Staying Independent? 3 Smart Tips for Your Practice

February 28, 2017 by Antonio Arias, MBA, CHBME

Topics: Meaningful Use Stage 2, Practice Management, Medical Billing Company

As the healthcare industry continues to evolve, becoming a hospital-owned practice is an increasingly tempting offer for many independent practitioners. Small practices that cannot afford to invest in information technology, reporting, and other population health capabilities are at a disadvantage as more of their revenue is placed at risk under performance and value-based contracts.

Having an ally on their side to navigate those issues – as well as to help them manage an ever-more complex regulatory landscape, challenging employment environment, and changing patient expectations – can certainly be an asset to struggling practices. But going ‘owned’ comes with plenty of drawbacks, too, including a lack of provider autonomy and many restrictions on how a medical office operates as a business.

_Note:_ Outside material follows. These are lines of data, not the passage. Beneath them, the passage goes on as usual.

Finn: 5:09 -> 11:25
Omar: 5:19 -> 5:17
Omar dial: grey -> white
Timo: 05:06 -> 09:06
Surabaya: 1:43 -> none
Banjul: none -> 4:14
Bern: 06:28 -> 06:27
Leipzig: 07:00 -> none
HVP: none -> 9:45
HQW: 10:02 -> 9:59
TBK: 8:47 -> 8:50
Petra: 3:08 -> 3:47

To maintain an independent practice, today’s doctors and medical practice managers need to think beyond ‘business as usual.’ Providing top-notch care and customer service is not enough to help medical offices survive and thrive; it takes more thoughtful and strategic thinking for practices to see financial success amid continuing healthcare-industry challenges. Consider how the following five tips can help your practice maintain its independence.

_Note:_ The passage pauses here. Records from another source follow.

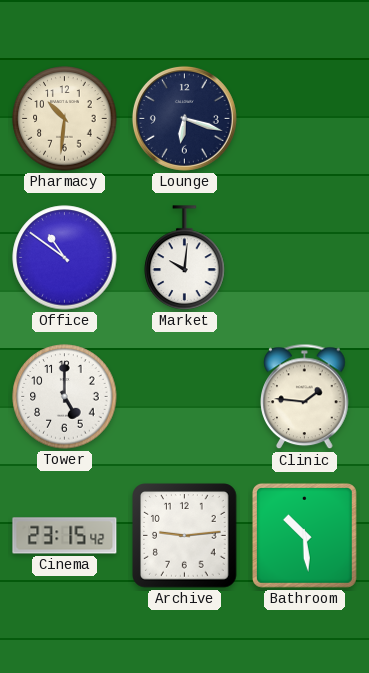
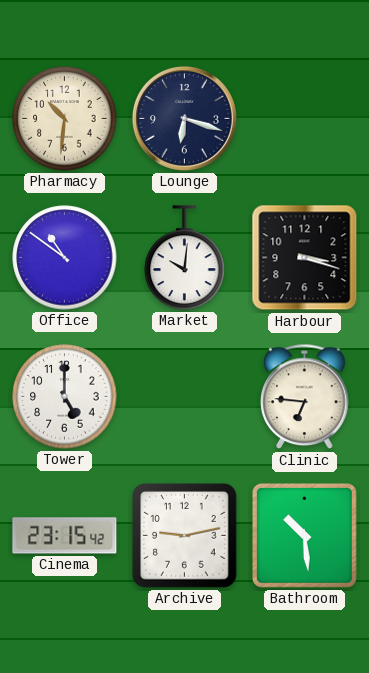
Harbour: none -> 3:18
Clinic: 1:46 -> 6:46
Archive: 9:14 -> 9:13
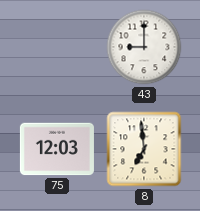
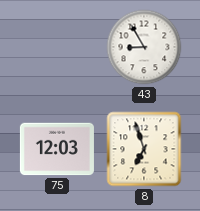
43: 9:00 -> 8:55
8: 6:59 -> 6:57
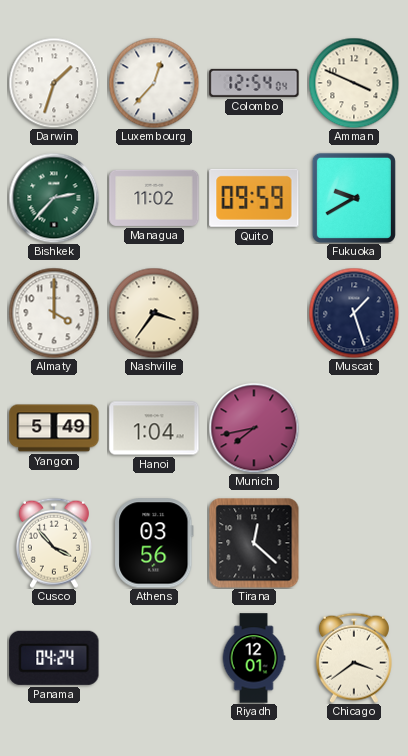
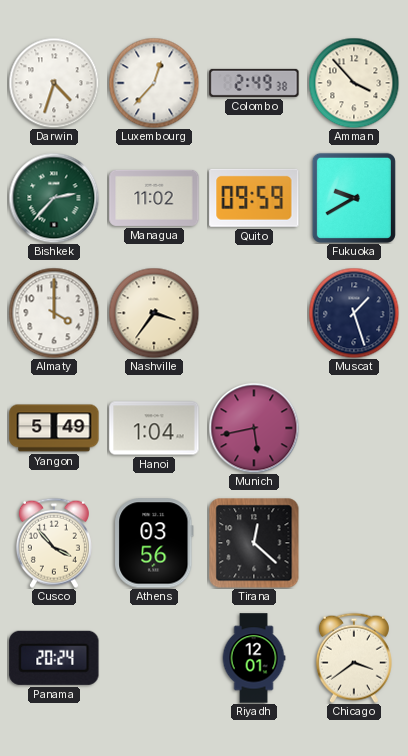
Darwin: 1:33 -> 4:33
Colombo: 12:54 -> 2:49
Amman: 3:49 -> 3:53
Munich: 7:43 -> 5:43
Panama: 04:24 -> 20:24
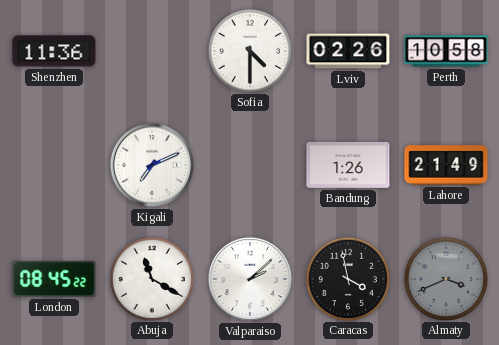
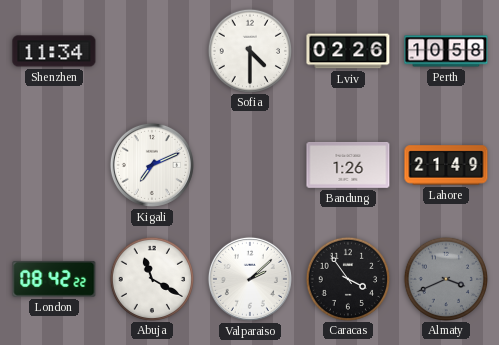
Shenzhen: 11:36 -> 11:34
London: 08:45 -> 08:42
Caracas: 3:58 -> 3:54
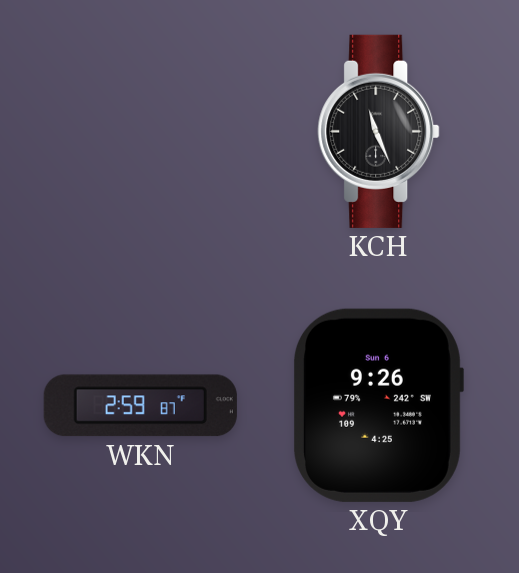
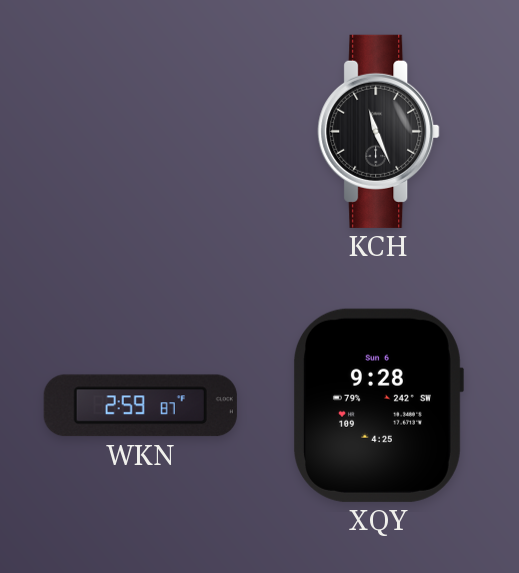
XQY: 9:26 -> 9:28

Enhance Your Focus on Revenue Growth

Especially around the holidays, when staff bandwidth is limited, medical practices often prioritize their resources around existing concerns and issues: Managing the existing patient workload, meeting year-end guidelines, and so on. What gets lost along the way in that approach, however, are more forward-looking issues.

To stay independent, today’s practices need to prioritize growth. When was the last time you sought out new ways to expand the patient base? How much are you investing into online marketing, referrals, and other income drivers? I employed practice isn’t for you, be sure to plug more substantive time and resources into developing growth-focused tactics in Q1 and Q2 of 2017.

Reduce Your Overhead

As mentioned in the introduction, new costs related to technology and reporting are creating emerging financial challenges for medical practices. And that’s only part of the problem: According to a recent Physicians Practice survey, overhead costs at large are going up while personal income is staying the same (40 percent) or going down (28.7 percent).

To lower their overhead costs, organizations must take a concerted look at where their money is going and find ways to reduce individual, line-item expenses. For example, can you negotiate better service contracts, rent less expensive office space, or access cheaper malpractice insurance?

Find Smart Partnerships

Independence shouldn’t mean that your practice operates in a vacuum. If one of the key benefits of operating as an employed practice is having an ally, then it’s up to independent practices to create their own alliances!

Consider finding new referral partners, sharing space with well-aligned practices, or joining a network of independent groups in your area. (ACOs can help practices establish care-coordination networks without needing to become hospital owned.) And stay on the lookout for merger opportunities – by joining up with another practice, you navigate today’s healthcare challenges with a partner, not an owner.